Indigenous peoples of the Amazon continue their protests in spite of increasing police violence and repression. Their goal is to repeal a series of new decrees that open the Peruvian Amazon to multinational oil, gas, mining and logging companies, without consultation or consent of the indigenous rainforest inhabitants.   

If you have not yet sent a (hardcopy) letter to the President of Peru, please do so today. The situation is urgent to save lives of protesters and to support their demands for rainforest protection and the rights of indigenous communities.

Here is a press release from our campaign partner, Amazon Watch, followed by a model letter and the addresses of the president and other important officials.
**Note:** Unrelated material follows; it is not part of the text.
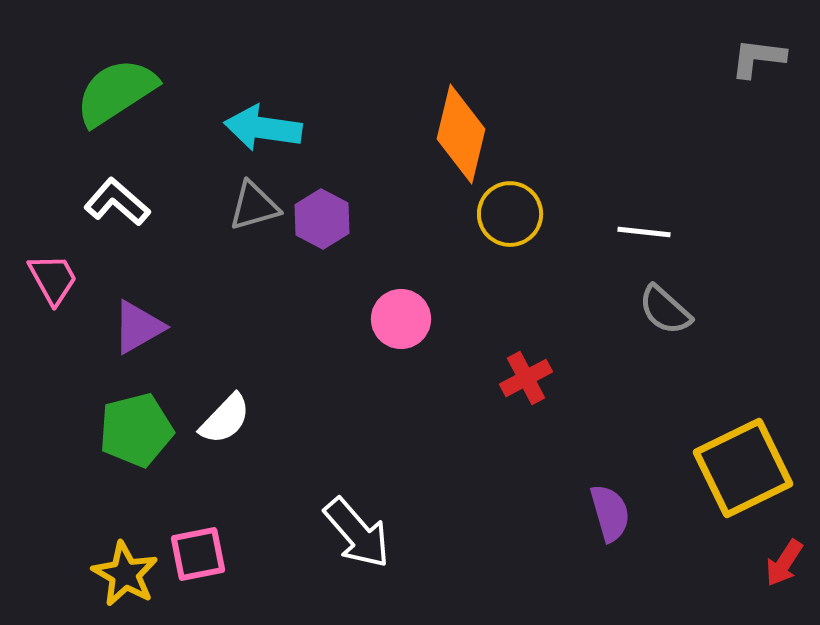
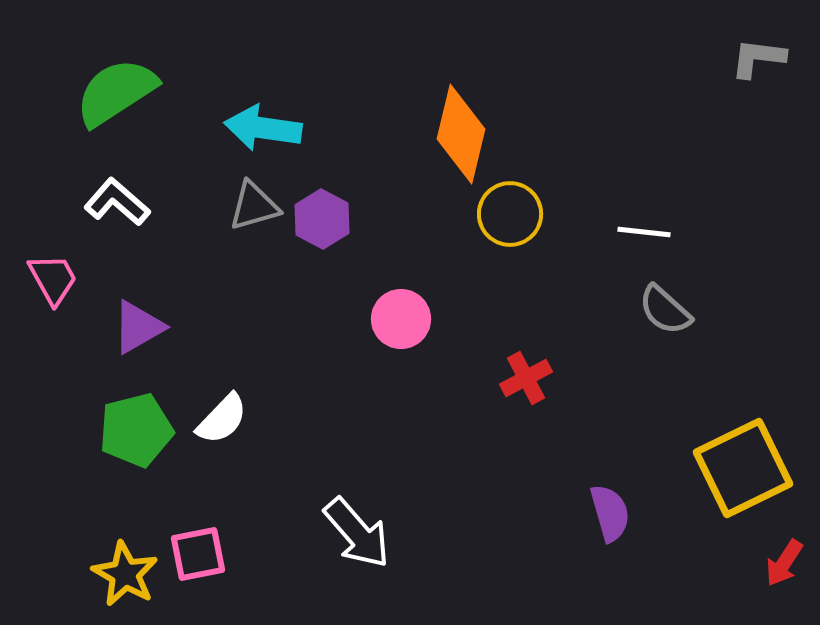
white semicircle: moved 3 px left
The president can't be reached by email, but all the other officials can receive emails.   

Please send your letters as soon as possible to avert further harm. The future of the world's largest tropical rainforest and its wealth of biological and cultural diversity are at stake.
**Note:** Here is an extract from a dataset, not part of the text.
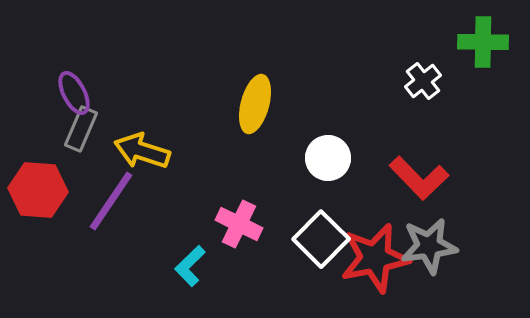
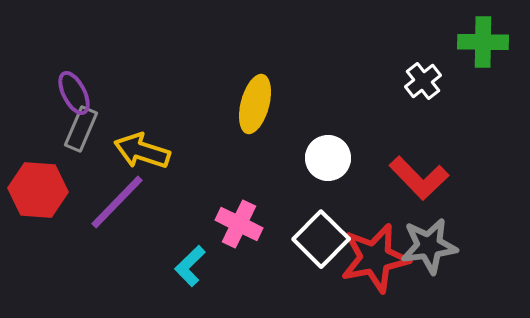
purple line: moved 6 px right, 1 px down; rotated 10 degrees clockwise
_________________________________________

Amazon Watch, AIDESEP 

FOR IMMEDIATE RELEASE  2009-06-05 

Peru: Gregor MacLennan + 51 1 997 940 127 gregor@amazonwatch.org 
U.S.: Andrew Miller +1-202-423-4828 andrew@amazonwatch.org  

Police Violently Attack Peaceful Indigenous Blockade in the Peruvian Amazon

Four Confirmed Dead and 18 Injured in a Pre-Dawn Attack on Peaceful Demonstrators 

Bagua, Peru (June 5, 2009) - At approximately 5 am this morning, the Peruvian military police staged a violent raid on a group of indigenous people at a peaceful blockade on a road outside of Bagua, in a remote area of northern Peruvian Amazon. Several thousand Awajun and Wambis indigenous peoples were forcibly dispersed by tear gas and real bullets, among them are confirmed reports of at least 18 injured and four people confirmed dead, although the number of dead is likely to be several times higher.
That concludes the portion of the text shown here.